_Task goal_. Return the data word for word. Pictures are to be omitted.

_Task inputs_.
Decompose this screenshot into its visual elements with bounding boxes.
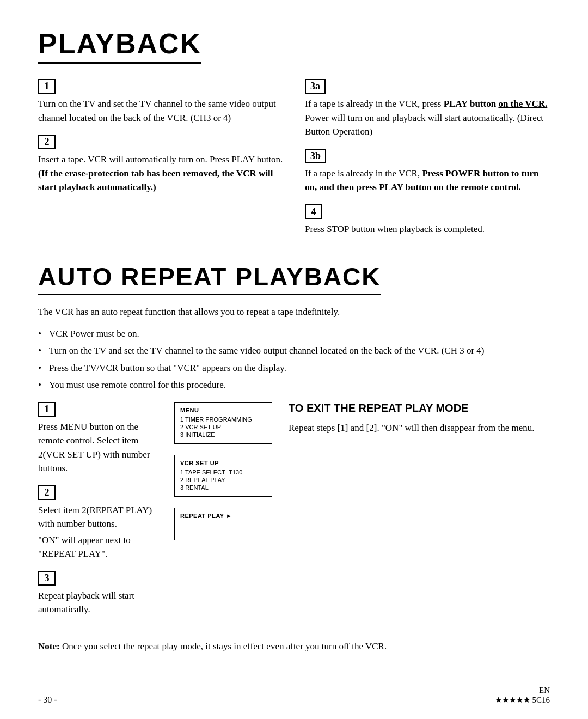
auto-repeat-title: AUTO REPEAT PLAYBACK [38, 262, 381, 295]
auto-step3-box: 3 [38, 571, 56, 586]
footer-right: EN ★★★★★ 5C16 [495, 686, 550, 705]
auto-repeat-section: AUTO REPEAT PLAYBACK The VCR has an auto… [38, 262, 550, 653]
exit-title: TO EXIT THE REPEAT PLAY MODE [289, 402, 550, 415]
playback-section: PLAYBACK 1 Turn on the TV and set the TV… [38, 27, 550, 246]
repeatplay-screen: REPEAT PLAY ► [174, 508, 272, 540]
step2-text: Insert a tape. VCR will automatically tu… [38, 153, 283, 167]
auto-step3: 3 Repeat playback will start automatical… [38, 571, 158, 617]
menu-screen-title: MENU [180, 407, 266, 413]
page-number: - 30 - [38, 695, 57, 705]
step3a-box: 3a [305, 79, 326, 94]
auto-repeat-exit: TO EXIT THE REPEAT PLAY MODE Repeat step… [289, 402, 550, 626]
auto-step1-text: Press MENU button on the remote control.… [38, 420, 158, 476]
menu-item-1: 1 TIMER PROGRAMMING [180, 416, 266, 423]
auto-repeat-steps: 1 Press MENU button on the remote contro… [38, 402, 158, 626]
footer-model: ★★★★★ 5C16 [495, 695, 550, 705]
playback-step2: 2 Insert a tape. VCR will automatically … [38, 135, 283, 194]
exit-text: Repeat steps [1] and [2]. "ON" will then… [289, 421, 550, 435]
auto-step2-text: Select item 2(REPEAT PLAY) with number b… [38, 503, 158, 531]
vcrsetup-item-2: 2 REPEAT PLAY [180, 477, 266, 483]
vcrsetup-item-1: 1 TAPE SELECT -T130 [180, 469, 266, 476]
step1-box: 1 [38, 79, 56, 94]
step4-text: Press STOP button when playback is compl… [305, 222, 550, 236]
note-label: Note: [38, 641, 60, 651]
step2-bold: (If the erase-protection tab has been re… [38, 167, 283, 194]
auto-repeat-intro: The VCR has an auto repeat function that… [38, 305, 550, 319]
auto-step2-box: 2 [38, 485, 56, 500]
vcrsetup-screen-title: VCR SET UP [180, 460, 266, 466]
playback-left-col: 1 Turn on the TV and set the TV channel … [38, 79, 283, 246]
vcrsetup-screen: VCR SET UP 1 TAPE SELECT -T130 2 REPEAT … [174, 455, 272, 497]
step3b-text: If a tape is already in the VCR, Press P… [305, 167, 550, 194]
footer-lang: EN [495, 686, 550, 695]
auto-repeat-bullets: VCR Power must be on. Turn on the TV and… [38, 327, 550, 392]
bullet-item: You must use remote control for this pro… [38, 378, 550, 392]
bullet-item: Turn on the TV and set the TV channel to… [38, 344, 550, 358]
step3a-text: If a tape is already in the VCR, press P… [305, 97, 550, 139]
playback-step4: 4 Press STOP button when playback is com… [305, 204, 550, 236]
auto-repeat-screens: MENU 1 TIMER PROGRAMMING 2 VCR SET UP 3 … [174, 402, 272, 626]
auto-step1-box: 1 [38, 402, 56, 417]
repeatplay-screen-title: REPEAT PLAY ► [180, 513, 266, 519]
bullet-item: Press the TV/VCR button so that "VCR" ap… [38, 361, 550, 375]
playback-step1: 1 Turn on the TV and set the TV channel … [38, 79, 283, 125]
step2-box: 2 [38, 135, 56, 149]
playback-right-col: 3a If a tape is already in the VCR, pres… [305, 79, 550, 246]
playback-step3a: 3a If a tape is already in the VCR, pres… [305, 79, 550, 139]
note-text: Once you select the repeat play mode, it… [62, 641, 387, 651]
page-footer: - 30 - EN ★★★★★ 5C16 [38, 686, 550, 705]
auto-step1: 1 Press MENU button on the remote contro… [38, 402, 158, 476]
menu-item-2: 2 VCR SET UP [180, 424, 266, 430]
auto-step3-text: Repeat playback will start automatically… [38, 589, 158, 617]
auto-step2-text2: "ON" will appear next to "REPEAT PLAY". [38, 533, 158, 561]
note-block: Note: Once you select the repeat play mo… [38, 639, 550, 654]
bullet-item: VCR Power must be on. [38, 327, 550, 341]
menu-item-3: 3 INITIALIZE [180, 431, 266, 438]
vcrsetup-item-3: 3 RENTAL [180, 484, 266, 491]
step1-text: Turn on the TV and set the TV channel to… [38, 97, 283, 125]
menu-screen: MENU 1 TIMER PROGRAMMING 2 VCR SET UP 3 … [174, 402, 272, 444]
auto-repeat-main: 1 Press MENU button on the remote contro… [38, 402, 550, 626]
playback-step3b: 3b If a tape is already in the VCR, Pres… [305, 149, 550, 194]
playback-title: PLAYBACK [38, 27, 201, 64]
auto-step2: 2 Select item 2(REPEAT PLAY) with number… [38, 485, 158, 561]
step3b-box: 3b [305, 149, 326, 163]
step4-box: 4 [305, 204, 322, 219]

_The answer_.
Decompose this screenshot into its visual elements with bounding boxes.
auto-repeat-title: AUTO REPEAT PLAYBACK [38, 262, 381, 295]
auto-step3-box: 3 [38, 571, 56, 586]
footer-right: EN ★★★★★ 5C16 [495, 686, 550, 705]
auto-repeat-section: AUTO REPEAT PLAYBACK The VCR has an auto… [38, 262, 550, 653]
exit-title: TO EXIT THE REPEAT PLAY MODE [289, 402, 550, 415]
playback-section: PLAYBACK 1 Turn on the TV and set the TV… [38, 27, 550, 246]
repeatplay-screen: REPEAT PLAY ► [174, 508, 272, 540]
step2-text: Insert a tape. VCR will automatically tu… [38, 153, 283, 167]
auto-step3: 3 Repeat playback will start automatical… [38, 571, 158, 617]
menu-screen-title: MENU [180, 407, 266, 413]
page-number: - 30 - [38, 695, 57, 705]
step3a-box: 3a [305, 79, 326, 94]
auto-repeat-exit: TO EXIT THE REPEAT PLAY MODE Repeat step… [289, 402, 550, 626]
auto-step1-text: Press MENU button on the remote control.… [38, 420, 158, 476]
menu-item-1: 1 TIMER PROGRAMMING [180, 416, 266, 423]
auto-repeat-steps: 1 Press MENU button on the remote contro… [38, 402, 158, 626]
footer-model: ★★★★★ 5C16 [495, 695, 550, 705]
playback-step2: 2 Insert a tape. VCR will automatically … [38, 135, 283, 194]
exit-text: Repeat steps [1] and [2]. "ON" will then… [289, 421, 550, 435]
auto-step2-text: Select item 2(REPEAT PLAY) with number b… [38, 503, 158, 531]
vcrsetup-item-2: 2 REPEAT PLAY [180, 477, 266, 483]
vcrsetup-item-1: 1 TAPE SELECT -T130 [180, 469, 266, 476]
step1-box: 1 [38, 79, 56, 94]
step4-text: Press STOP button when playback is compl… [305, 222, 550, 236]
note-label: Note: [38, 641, 60, 651]
step2-bold: (If the erase-protection tab has been re… [38, 167, 283, 194]
auto-repeat-intro: The VCR has an auto repeat function that… [38, 305, 550, 319]
auto-step2-box: 2 [38, 485, 56, 500]
vcrsetup-screen-title: VCR SET UP [180, 460, 266, 466]
playback-left-col: 1 Turn on the TV and set the TV channel … [38, 79, 283, 246]
vcrsetup-screen: VCR SET UP 1 TAPE SELECT -T130 2 REPEAT … [174, 455, 272, 497]
step3b-text: If a tape is already in the VCR, Press P… [305, 167, 550, 194]
footer-lang: EN [495, 686, 550, 695]
auto-repeat-bullets: VCR Power must be on. Turn on the TV and… [38, 327, 550, 392]
bullet-item: You must use remote control for this pro… [38, 378, 550, 392]
bullet-item: Turn on the TV and set the TV channel to… [38, 344, 550, 358]
step3a-text: If a tape is already in the VCR, press P… [305, 97, 550, 139]
playback-step4: 4 Press STOP button when playback is com… [305, 204, 550, 236]
auto-repeat-screens: MENU 1 TIMER PROGRAMMING 2 VCR SET UP 3 … [174, 402, 272, 626]
auto-step1-box: 1 [38, 402, 56, 417]
repeatplay-screen-title: REPEAT PLAY ► [180, 513, 266, 519]
bullet-item: Press the TV/VCR button so that "VCR" ap… [38, 361, 550, 375]
playback-step1: 1 Turn on the TV and set the TV channel … [38, 79, 283, 125]
step2-box: 2 [38, 135, 56, 149]
playback-right-col: 3a If a tape is already in the VCR, pres… [305, 79, 550, 246]
playback-step3a: 3a If a tape is already in the VCR, pres… [305, 79, 550, 139]
note-text: Once you select the repeat play mode, it… [62, 641, 387, 651]
page-footer: - 30 - EN ★★★★★ 5C16 [38, 686, 550, 705]
auto-step1: 1 Press MENU button on the remote contro… [38, 402, 158, 476]
menu-item-2: 2 VCR SET UP [180, 424, 266, 430]
auto-step3-text: Repeat playback will start automatically… [38, 589, 158, 617]
auto-step2-text2: "ON" will appear next to "REPEAT PLAY". [38, 533, 158, 561]
note-block: Note: Once you select the repeat play mo… [38, 639, 550, 654]
bullet-item: VCR Power must be on. [38, 327, 550, 341]
menu-item-3: 3 INITIALIZE [180, 431, 266, 438]
vcrsetup-item-3: 3 RENTAL [180, 484, 266, 491]
step1-text: Turn on the TV and set the TV channel to… [38, 97, 283, 125]
menu-screen: MENU 1 TIMER PROGRAMMING 2 VCR SET UP 3 … [174, 402, 272, 444]
auto-repeat-main: 1 Press MENU button on the remote contro… [38, 402, 550, 626]
playback-step3b: 3b If a tape is already in the VCR, Pres… [305, 149, 550, 194]
playback-title: PLAYBACK [38, 27, 201, 64]
auto-step2: 2 Select item 2(REPEAT PLAY) with number… [38, 485, 158, 561]
step3b-box: 3b [305, 149, 326, 163]
step4-box: 4 [305, 204, 322, 219]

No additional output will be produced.